* **Task details**:
Copy out every line in the entries below that includes "Світлодіод".

* **Saved entries**:
=== Section Start ===

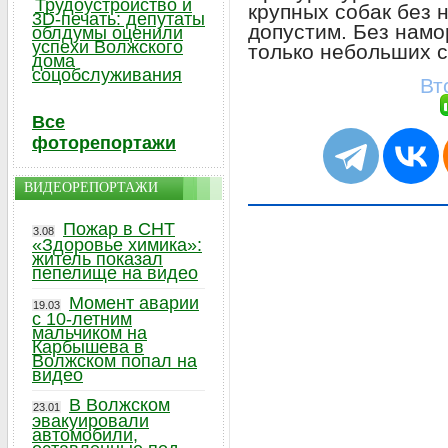
Трудоустройство и
крупных собак без 
3D-печать: депутаты
допустим. Без намо
облдумы оценили
успехи Волжского
только небольших 
дома
соцобслуживания
Вт
Все
фоторепортажи
ВИДЕОРЕПОРТАЖИ
Пожар в СНТ
3.08
«Здоровье химика»:
житель показал
пепелище на видео
Момент аварии
19.03
с 10-летним
мальчиком на
Карбышева в
Волжском попал на
видео
В Волжском
23.01
эвакуировали
автомобили,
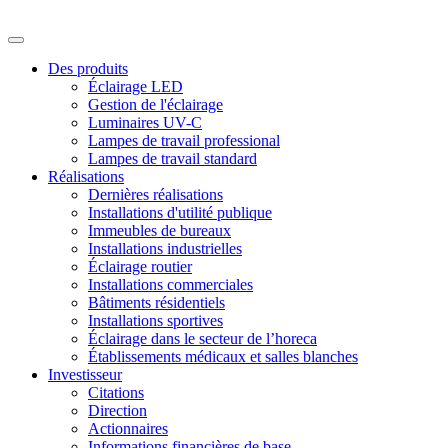
Des produits
Éclairage LED
Gestion de l'éclairage
Luminaires UV-C
Lampes de travail professional
Lampes de travail standard
Réalisations
Dernières réalisations
Installations d'utilité publique
Immeubles de bureaux
Installations industrielles
Éclairage routier
Installations commerciales
Bâtiments résidentiels
Installations sportives
Éclairage dans le secteur de l’horeca
Établissements médicaux et salles blanches
Investisseur
Citations
Direction
Actionnaires
Informations financières de base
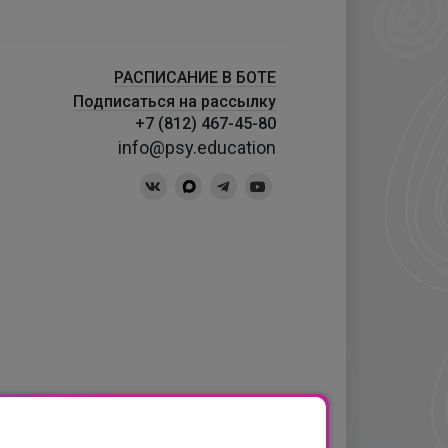
РАСПИСАНИЕ В БОТЕ
Подписаться на рассылку
+7 (812) 467-45-80
info@psy.education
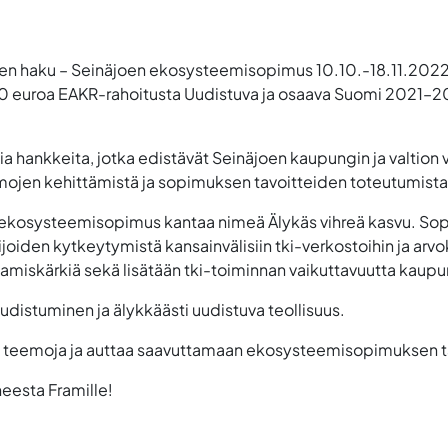
en haku – Seinäjoen ekosysteemisopimus 10.10.-18.11.202
0 euroa EAKR-rahoitusta Uudistuva ja osaava Suomi 2021–20
ia hankkeita, jotka
edistävät Seinäjoen kaupungin ja valtion
jen kehittämistä ja sopimuksen tavoitteiden toteutumista
 ekosysteemisopimus kantaa nimeä Älykäs vihreä kasvu
. So
iden kytkeytymistä kansainvälisiin tki-verkostoihin ja arvok
amiskärkiä sekä lisätään tki-toiminnan vaikuttavuutta kaupun
istuminen ja älykkäästi uudistuva teollisuus.
tä teemoja ja auttaa saavuttamaan ekosysteemisopimuksen t
eesta Framille!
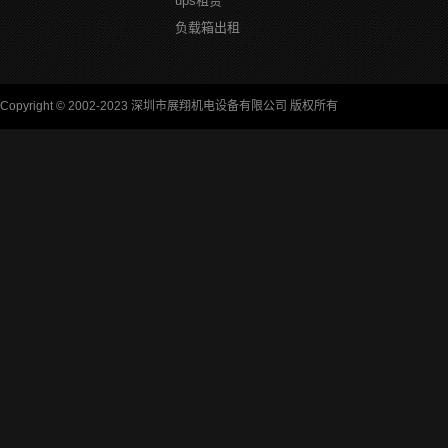
ups租赁
负载箱出租
Copyright © 2002-2023 深圳市展翔机电设备有限公司 版权所有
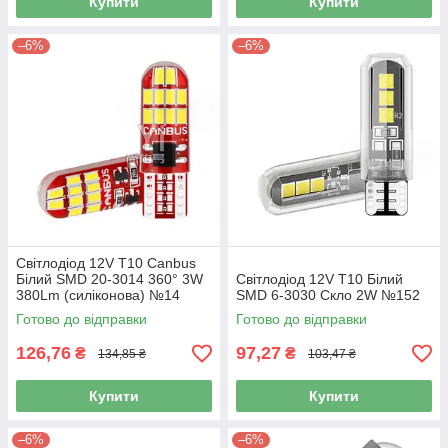
Купити
Купити
–6%
–6%
Світлодіод 12V Т10 Canbus
Білий SMD 20-3014 360° 3W
Світлодіод 12V Т10 Білий
380Lm (силіконова) №14
SMD 6-3030 Скло 2W №152
Готово до відправки
Готово до відправки
126,76
97,27
₴
₴
134,85 ₴
103,47 ₴
Купити
Купити
–6%
–6%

=== Section End ===

* **Expected answer**:
Світлодіод 12V Т10 Canbus
Світлодіод 12V Т10 Білий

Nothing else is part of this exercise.